(Source records)
=== Section Start ===
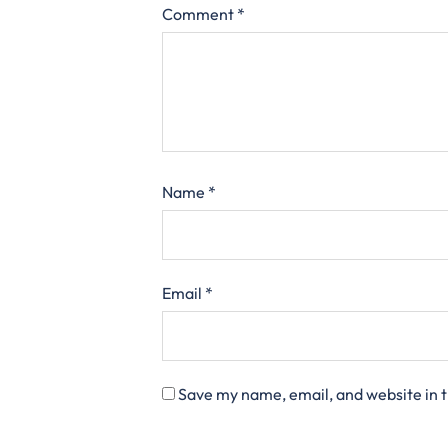
Comment
*
Name
*
Email
*
Save my name, email, and website in t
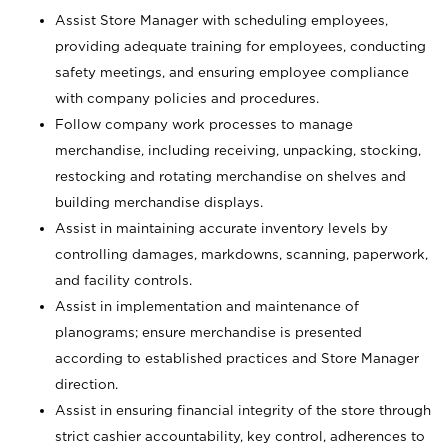
Assist Store Manager with scheduling employees,
providing adequate training for employees, conducting
safety meetings, and ensuring employee compliance
with company policies and procedures.
Follow company work processes to manage
merchandise, including receiving, unpacking, stocking,
restocking and rotating merchandise on shelves and
building merchandise displays.
Assist in maintaining accurate inventory levels by
controlling damages, markdowns, scanning, paperwork,
and facility controls.
Assist in implementation and maintenance of
planograms; ensure merchandise is presented
according to established practices and Store Manager
direction.
Assist in ensuring financial integrity of the store through
strict cashier accountability, key control, adherences to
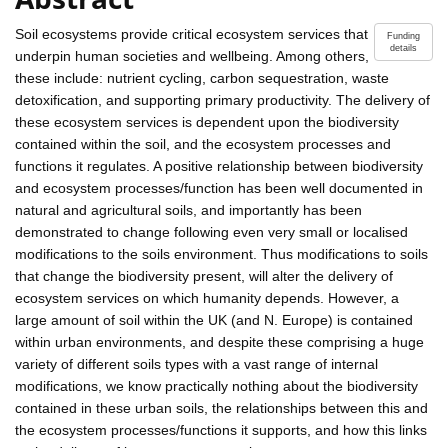
Soil ecosystems provide critical ecosystem services that
Funding
details
underpin human societies and wellbeing. Among others,
these include: nutrient cycling, carbon sequestration, waste
detoxification, and supporting primary productivity. The delivery of
these ecosystem services is dependent upon the biodiversity
contained within the soil, and the ecosystem processes and
functions it regulates. A positive relationship between biodiversity
and ecosystem processes/function has been well documented in
natural and agricultural soils, and importantly has been
demonstrated to change following even very small or localised
modifications to the soils environment. Thus modifications to soils
that change the biodiversity present, will alter the delivery of
ecosystem services on which humanity depends. However, a
large amount of soil within the UK (and N. Europe) is contained
within urban environments, and despite these comprising a huge
variety of different soils types with a vast range of internal
modifications, we know practically nothing about the biodiversity
contained in these urban soils, the relationships between this and
the ecosystem processes/functions it supports, and how this links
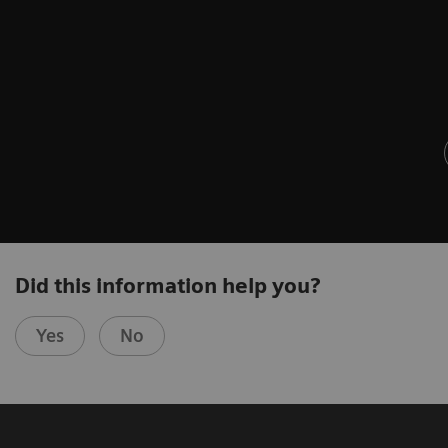
Did this information help you?
Yes
No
=== Section End ===
:: WHAT IS EXPECTED ::
Say how many lines of the entries above include the string "modifications", giving the number and nothing else.

:: ANSWER SECTION ::
2